Dalam program Ngobrol Kesehatan (Ngobres) bersama KMN EyeCare di Heartline Radio, dr. Rien Widyasari, Sp.M (Dokter Spesialis Mata), menjelaskan bahwa LASIK merupakan tindakan bedah menggunakan laser untuk membentuk kembali kornea mata sehingga mampu memperbaiki gangguan refraksi seperti rabun jauh, rabun dekat, maupun astigmatisme (silinder). Prosesnya berlangsung cepat, tanpa rawat inap, menggunakan anestesi tetes mata, dan umumnya tidak menimbulkan rasa sakit.

Syarat dan Kriteria Pasien LASIK

Meski demikian, tidak semua orang dapat langsung menjalani LASIK. dr. Rien menjelaskan bahwa pasien ideal harus memenuhi kriteria berikut:

  • Berusia minimal 18 tahun.

  • Ukuran minus atau silinder sudah stabil selama kurang lebih satu tahun.

  • Kondisi mata sehat dan tidak memiliki penyakit tertentu seperti katarak atau infeksi.

  • Wanita hamil/menyusui serta penderita diabetes yang belum terkontrol disarankan menunda prosedur hingga kondisinya memungkinkan.

Oleh karena itu, pemeriksaan mata secara menyeluruh menjadi langkah penting untuk menentukan apakah seseorang benar-benar merupakan kandidat yang tepat untuk menjalani LASIK.

Mitos dan Fakta Seputar Prosedur LASIK

Banyak mitos yang beredar mengenai LASIK, mulai dari anggapan bahwa tindakan ini bisa menyebabkan kebutaan hingga keyakinan bahwa minus pasti akan kembali beberapa tahun setelah operasi.

Menurut dr. Rien, risiko komplikasi memang selalu ada dalam setiap tindakan medis, tetapi kemungkinan terjadinya sangat kecil jika prosedur dilakukan sesuai standar dan pasien mematuhi seluruh anjuran dokter. Hasil LASIK pun relatif stabil dalam jangka panjang, meskipun pada sebagian kecil pasien masih mungkin terjadi perubahan penglihatan seiring bertambahnya usia atau kondisi mata tertentu. Karena itu, keberhasilan LASIK tidak hanya bergantung pada teknologi, tetapi juga pada kondisi mata masing-masing dan kepatuhan terhadap proses pemulihan.

Perawatan Pascaoperasi untuk Hasil Optimal

Setelah menjalani LASIK, pasien umumnya sudah mulai merasakan peningkatan penglihatan dalam waktu 24 jam.

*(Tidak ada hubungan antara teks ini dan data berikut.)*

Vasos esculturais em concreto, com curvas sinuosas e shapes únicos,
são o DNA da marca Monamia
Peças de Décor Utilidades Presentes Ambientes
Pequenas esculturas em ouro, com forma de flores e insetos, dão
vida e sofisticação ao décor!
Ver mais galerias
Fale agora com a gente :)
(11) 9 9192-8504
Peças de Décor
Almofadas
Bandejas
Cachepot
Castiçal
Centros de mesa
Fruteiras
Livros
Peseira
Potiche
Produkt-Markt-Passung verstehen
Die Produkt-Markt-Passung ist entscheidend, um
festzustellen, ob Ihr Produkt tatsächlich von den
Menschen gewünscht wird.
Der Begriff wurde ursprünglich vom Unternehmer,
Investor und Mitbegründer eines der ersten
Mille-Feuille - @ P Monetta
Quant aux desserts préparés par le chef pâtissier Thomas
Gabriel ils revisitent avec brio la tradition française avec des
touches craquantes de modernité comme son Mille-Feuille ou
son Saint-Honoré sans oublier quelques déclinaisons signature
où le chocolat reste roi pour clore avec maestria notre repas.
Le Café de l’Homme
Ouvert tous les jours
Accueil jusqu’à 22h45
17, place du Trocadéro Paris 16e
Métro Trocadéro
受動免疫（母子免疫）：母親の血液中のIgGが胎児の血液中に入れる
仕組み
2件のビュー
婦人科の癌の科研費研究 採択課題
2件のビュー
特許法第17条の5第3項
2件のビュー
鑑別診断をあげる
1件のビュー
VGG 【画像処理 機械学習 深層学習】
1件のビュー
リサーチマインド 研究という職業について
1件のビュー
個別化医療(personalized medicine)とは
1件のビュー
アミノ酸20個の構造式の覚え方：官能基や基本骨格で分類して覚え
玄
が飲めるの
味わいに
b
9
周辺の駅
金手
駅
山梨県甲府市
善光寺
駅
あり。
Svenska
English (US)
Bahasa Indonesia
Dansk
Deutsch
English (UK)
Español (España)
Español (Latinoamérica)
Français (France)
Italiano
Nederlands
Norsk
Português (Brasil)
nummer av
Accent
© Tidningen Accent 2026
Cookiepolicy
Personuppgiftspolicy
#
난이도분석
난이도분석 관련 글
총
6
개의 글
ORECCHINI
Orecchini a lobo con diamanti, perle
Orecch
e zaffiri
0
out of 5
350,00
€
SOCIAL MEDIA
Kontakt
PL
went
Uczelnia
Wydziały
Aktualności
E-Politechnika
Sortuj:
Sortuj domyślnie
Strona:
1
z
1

Selama masa pemulihan, dokter akan memberikan obat tetes mata berupa antibiotik, antiinflamasi, dan air mata buatan untuk membantu penyembuhan serta mengurangi rasa kering pada mata.

Beberapa anjuran penting pasca-tindakan meliputi:

  • Menghindari mengucek mata.

  • Tidak memakai riasan mata selama sekitar dua minggu.

  • Melindungi mata dari debu dan paparan sinar matahari dengan kacamata pelindung.

  • Melakukan kontrol rutin setelah tindakan untuk memastikan proses penyembuhan berjalan optimal.

Dengan pemeriksaan yang tepat, teknologi modern, serta kepatuhan terhadap perawatan pascaoperasi, LASIK dapat menjadi solusi yang aman dan efektif bagi masyarakat yang ingin menikmati kualitas penglihatan yang lebih baik tanpa bergantung pada kacamata atau lensa kontak.